Do you remember February? It was a time before the million-years-long March, split-second April and already-over May, back when the only reason you didn’t go outside was because it was cold. The world has changed immeasurably since then and, funnily enough, entertainment releases have become one small way to mark the passage of time.
The Invisible Man was the last movie — certainly the last good movie — that many saw in theaters before states went issued stay-at-home orders and people began to take social distancing and quarantining seriously. After transitioning the theatrical release to at-home rental in March, Universal has finally made the Elisabeth Moss horror remake available to own.
Already available to buy on digital, The Invisible Man is now available on 4K Ultra HD, Blu-ray and DVD, complete with special features and deleted scenes including a featurette on Moss’s experience preparing and performing the role as well as one in which director Leigh Whannell takes viewers through the principal photography.
We here at FanSided like to mark the occasion of a home release by opening up what we call a time capsule, bringing you back to what critics and fans were saying the opening weekend.

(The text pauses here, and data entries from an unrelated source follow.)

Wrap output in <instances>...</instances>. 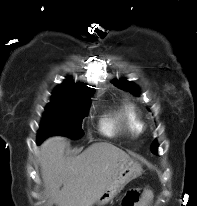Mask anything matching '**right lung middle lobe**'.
Returning a JSON list of instances; mask_svg holds the SVG:
<instances>
[{
  "mask_svg": "<svg viewBox=\"0 0 197 206\" xmlns=\"http://www.w3.org/2000/svg\"><path fill=\"white\" fill-rule=\"evenodd\" d=\"M91 93L87 97L73 95H53L43 114L37 143L53 135L68 136L73 139L83 135L82 119L90 107Z\"/></svg>",
  "mask_w": 197,
  "mask_h": 206,
  "instance_id": "right-lung-middle-lobe-1",
  "label": "right lung middle lobe"
}]
</instances>
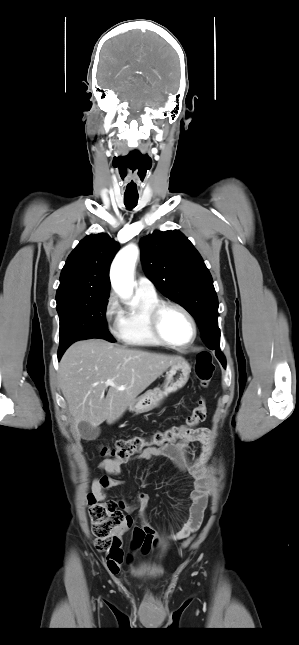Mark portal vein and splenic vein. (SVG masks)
I'll use <instances>...</instances> for the list:
<instances>
[{"label": "portal vein and splenic vein", "mask_w": 299, "mask_h": 645, "mask_svg": "<svg viewBox=\"0 0 299 645\" xmlns=\"http://www.w3.org/2000/svg\"><path fill=\"white\" fill-rule=\"evenodd\" d=\"M106 385H107V386H115V384H114L113 380H107V381H106ZM119 389H123V387H119Z\"/></svg>", "instance_id": "portal-vein-and-splenic-vein-1"}]
</instances>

The Invisible Man is out now on 4K Ultra HD, Blu-ray, DVD and digital
DJ Rivera gave The Invisible Man a glowing review for FanSided, complimenting Whannell’s ability to craft his own story and make the horror premise his own, further applauding how the film “plays out like an intriguing metaphor on how many have dismissed women’s claims of abuse in the past or that the degrading treatment is just in their heads.”
Richard Roeper at the Chicago Sun-Times remarked, “For all the stylish visuals, this is also a gory and sometimes brutally violent film, with a number of genuinely effective GOTCHA moments — including one of the best instant-shock scares I’ve seen in a long time.”
The Atlantic’s David Sims writes:
Prior Invisible Man editions were mostly about the invisible men, from Claude Rains’s mad scientist to Kevin Bacon’s homicidal rapist. This film is really all about Cecilia, and that emotional weight is enough to balance some of Whannell’s sillier narrative instincts. The fundamental creepiness of Adrian’s campaign of gaslighting—slowly convincing everyone around Cecilia that she’s going mad—is grounded in Moss’s terrific performance. She’s an actor accustomed to portraying mental breakdowns (think of her splendid work in Queen of Earth and Her Smell) who uses facial tics and broad grimaces to communicate much deeper pain than any hackneyed horror-movie dialogue could.
- Elisabeth Moss! Elisabeth Moss! Elisabeth Moss!
- See it’s a metaphor for the Me Too movement and gaslighting.
- Okay but did it need to be over two hours long?
The Invisible Man is out now on 4K Ultra HD, Blu-ray, DVD and digital.